Some thoughts from SJS Member Bob Williams ……
I first saw the Eagle Jazz Band in the upstairs room at the Giffard Arms in Wolverhampton in the early sixties.
In those days, steam trains were the norm, a computer was totally unthought-of and if you wanted to make a phone call, you pressed button A.
Of course the band had been going for over ten years before I first discovered them, so little wonder that to my then teenage eyes, they look old.
How remarkable then that two of the original band members should still be going strong.
Bob Smith on clarinet complete with his magnificent trademark handlebar moustache, and Nick Williams, who back in the good old days played double bass with the late great Tony Hobson on trombone and Ken Ingram on cornet, showed once again that age is no barrier to either playing or enjoying our music.

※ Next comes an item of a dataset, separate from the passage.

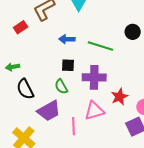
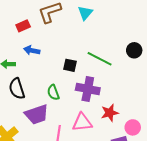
blue arrow: (67, 39) -> (32, 50), moved
black square: (68, 65) -> (70, 65), moved

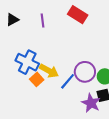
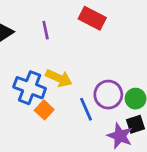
yellow arrow: (49, 71) -> (59, 78), moved
blue line: (68, 81) -> (86, 109), turned -60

A few years ago I had booked The Eagle Jazz Band to appear at Newport Cricket Club. Unfortunately Bob was too ill to appear. His son, playing double bass with the band, sadly told me that he was in a bad way and “unlikely to make it.”
Sad I thought, but then he had a good innings. Two or three years later, I attended a concert at Albrighton and enjoying the music, told my wife that the man on reeds played just like the late Bob Smith I even said that he reminded me of him in looks.
To which the elegant lady sitting near to us, said that he jolly well should look like him he was, and of course still is, her husband.
As Bob proudly told me at Stafford’s concert, she was his first wife (insinuating of course that he was on the lookout for another) but after 52 years together, I don’t think he would swap her.
So what do I remember about the old Eagle Jazz Band? Well, I regularly went to see them, again in an upstairs room, this time at the Wheatsheaf in Walsall.
I remember that they were always up to jolly japes, and while now in their eighties, Nick and Bob still enjoyed clowning,
Nick, as I mentioned earlier, played bass with the Eagles, but then, as now, he had a wonderful voice. His rendition of St James Infirmary I can recall to this day.
I am also pretty sure that it was the Eagles who during the interval insisted on playing old black and white silent comedy films for the audience.
That sort of summed them up.
Always happy, always joking and always providing wonderful music.
It was no surprise to see them opening their set at Stafford with their traditional opening number Just A Little While to Stay and while Nick might not be quite as good a pilot as Tony when it comes to The Dambusters, how wonderful it was to once again, fly with The Eagles.
Keep blowing lads. You are an inspiration to us all!